%%

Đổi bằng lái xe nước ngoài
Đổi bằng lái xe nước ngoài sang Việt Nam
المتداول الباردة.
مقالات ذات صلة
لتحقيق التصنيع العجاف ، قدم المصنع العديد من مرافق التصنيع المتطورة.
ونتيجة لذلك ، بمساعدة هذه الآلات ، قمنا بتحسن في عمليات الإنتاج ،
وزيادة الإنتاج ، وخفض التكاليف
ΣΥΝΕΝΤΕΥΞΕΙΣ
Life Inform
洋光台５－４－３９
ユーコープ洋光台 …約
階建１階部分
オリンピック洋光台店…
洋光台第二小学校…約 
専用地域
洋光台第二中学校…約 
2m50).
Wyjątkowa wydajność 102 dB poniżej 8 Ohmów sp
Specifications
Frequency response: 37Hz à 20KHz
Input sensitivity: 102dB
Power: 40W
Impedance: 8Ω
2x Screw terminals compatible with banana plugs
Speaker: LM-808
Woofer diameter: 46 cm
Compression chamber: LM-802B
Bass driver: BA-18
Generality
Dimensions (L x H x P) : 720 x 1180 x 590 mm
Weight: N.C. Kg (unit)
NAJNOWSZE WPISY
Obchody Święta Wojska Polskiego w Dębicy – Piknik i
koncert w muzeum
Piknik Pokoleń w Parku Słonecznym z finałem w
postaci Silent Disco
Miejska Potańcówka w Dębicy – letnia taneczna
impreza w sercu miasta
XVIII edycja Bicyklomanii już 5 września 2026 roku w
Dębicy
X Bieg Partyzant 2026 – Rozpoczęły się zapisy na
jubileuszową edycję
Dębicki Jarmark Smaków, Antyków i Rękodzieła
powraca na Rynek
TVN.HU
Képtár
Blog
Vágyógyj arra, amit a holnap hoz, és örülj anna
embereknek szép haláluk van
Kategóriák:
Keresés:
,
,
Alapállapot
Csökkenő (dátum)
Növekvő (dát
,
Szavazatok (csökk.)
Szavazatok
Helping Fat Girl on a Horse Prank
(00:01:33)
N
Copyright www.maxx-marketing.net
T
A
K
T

%%

* **What to work on**
An exact copy of every line above is what this asks for.

* **Solution**
Đổi bằng lái xe nước ngoài
Đổi bằng lái xe nước ngoài sang Việt Nam
المتداول الباردة.
مقالات ذات صلة
لتحقيق التصنيع العجاف ، قدم المصنع العديد من مرافق التصنيع المتطورة.
ونتيجة لذلك ، بمساعدة هذه الآلات ، قمنا بتحسن في عمليات الإنتاج ،
وزيادة الإنتاج ، وخفض التكاليف
ΣΥΝΕΝΤΕΥΞΕΙΣ
Life Inform
洋光台５－４－３９
ユーコープ洋光台 …約
階建１階部分
オリンピック洋光台店…
洋光台第二小学校…約 
専用地域
洋光台第二中学校…約 
2m50).
Wyjątkowa wydajność 102 dB poniżej 8 Ohmów sp
Specifications
Frequency response: 37Hz à 20KHz
Input sensitivity: 102dB
Power: 40W
Impedance: 8Ω
2x Screw terminals compatible with banana plugs
Speaker: LM-808
Woofer diameter: 46 cm
Compression chamber: LM-802B
Bass driver: BA-18
Generality
Dimensions (L x H x P) : 720 x 1180 x 590 mm
Weight: N.C. Kg (unit)
NAJNOWSZE WPISY
Obchody Święta Wojska Polskiego w Dębicy – Piknik i
koncert w muzeum
Piknik Pokoleń w Parku Słonecznym z finałem w
postaci Silent Disco
Miejska Potańcówka w Dębicy – letnia taneczna
impreza w sercu miasta
XVIII edycja Bicyklomanii już 5 września 2026 roku w
Dębicy
X Bieg Partyzant 2026 – Rozpoczęły się zapisy na
jubileuszową edycję
Dębicki Jarmark Smaków, Antyków i Rękodzieła
powraca na Rynek
TVN.HU
Képtár
Blog
Vágyógyj arra, amit a holnap hoz, és örülj anna
embereknek szép haláluk van
Kategóriák:
Keresés:
,
,
Alapállapot
Csökkenő (dátum)
Növekvő (dát
,
Szavazatok (csökk.)
Szavazatok
Helping Fat Girl on a Horse Prank
(00:01:33)
N
Copyright www.maxx-marketing.net
T
A
K
T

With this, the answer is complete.